Instructions for the task
From the entries below, report only the number of lines that contain the word "этот".

════════════════

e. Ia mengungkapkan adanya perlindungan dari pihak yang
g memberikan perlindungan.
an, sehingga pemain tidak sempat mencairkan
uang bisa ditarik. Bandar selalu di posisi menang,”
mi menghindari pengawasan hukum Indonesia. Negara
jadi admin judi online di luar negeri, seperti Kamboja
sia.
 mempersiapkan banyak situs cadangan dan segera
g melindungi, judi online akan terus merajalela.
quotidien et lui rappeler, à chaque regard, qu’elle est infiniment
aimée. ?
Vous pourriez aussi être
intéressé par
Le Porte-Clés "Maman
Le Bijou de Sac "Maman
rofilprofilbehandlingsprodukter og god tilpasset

════════════════

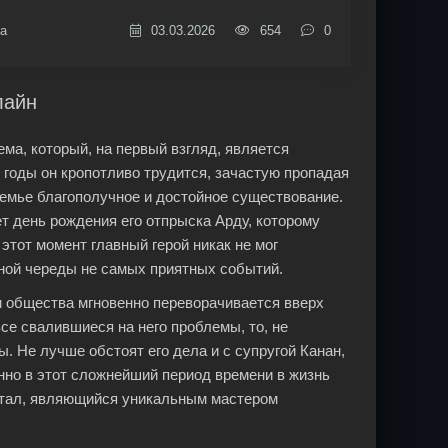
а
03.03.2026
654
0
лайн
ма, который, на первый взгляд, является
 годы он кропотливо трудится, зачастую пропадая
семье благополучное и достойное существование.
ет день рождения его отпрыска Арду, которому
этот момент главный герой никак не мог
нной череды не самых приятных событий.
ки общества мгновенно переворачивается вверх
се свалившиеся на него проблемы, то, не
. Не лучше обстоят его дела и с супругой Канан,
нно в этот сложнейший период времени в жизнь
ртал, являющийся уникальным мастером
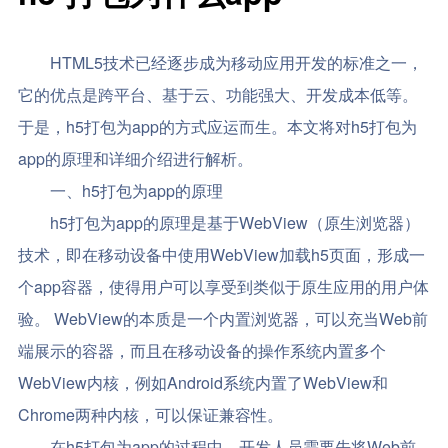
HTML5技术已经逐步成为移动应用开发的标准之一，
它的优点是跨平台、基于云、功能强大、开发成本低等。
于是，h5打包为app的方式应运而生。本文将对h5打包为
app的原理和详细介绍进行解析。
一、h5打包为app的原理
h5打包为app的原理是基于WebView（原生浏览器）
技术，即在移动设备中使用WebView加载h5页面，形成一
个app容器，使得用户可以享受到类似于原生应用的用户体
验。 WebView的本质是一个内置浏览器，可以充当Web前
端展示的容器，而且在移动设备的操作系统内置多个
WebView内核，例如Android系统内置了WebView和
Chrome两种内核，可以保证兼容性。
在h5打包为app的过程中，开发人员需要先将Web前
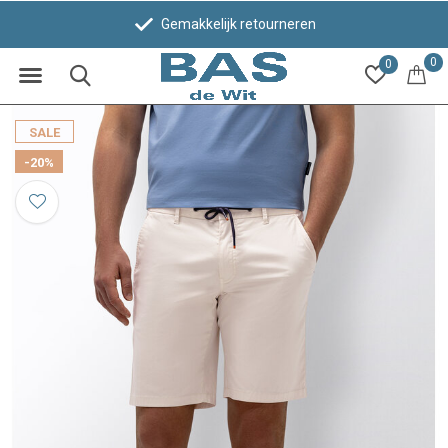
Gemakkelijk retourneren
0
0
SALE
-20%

════════════════

Exercise output
2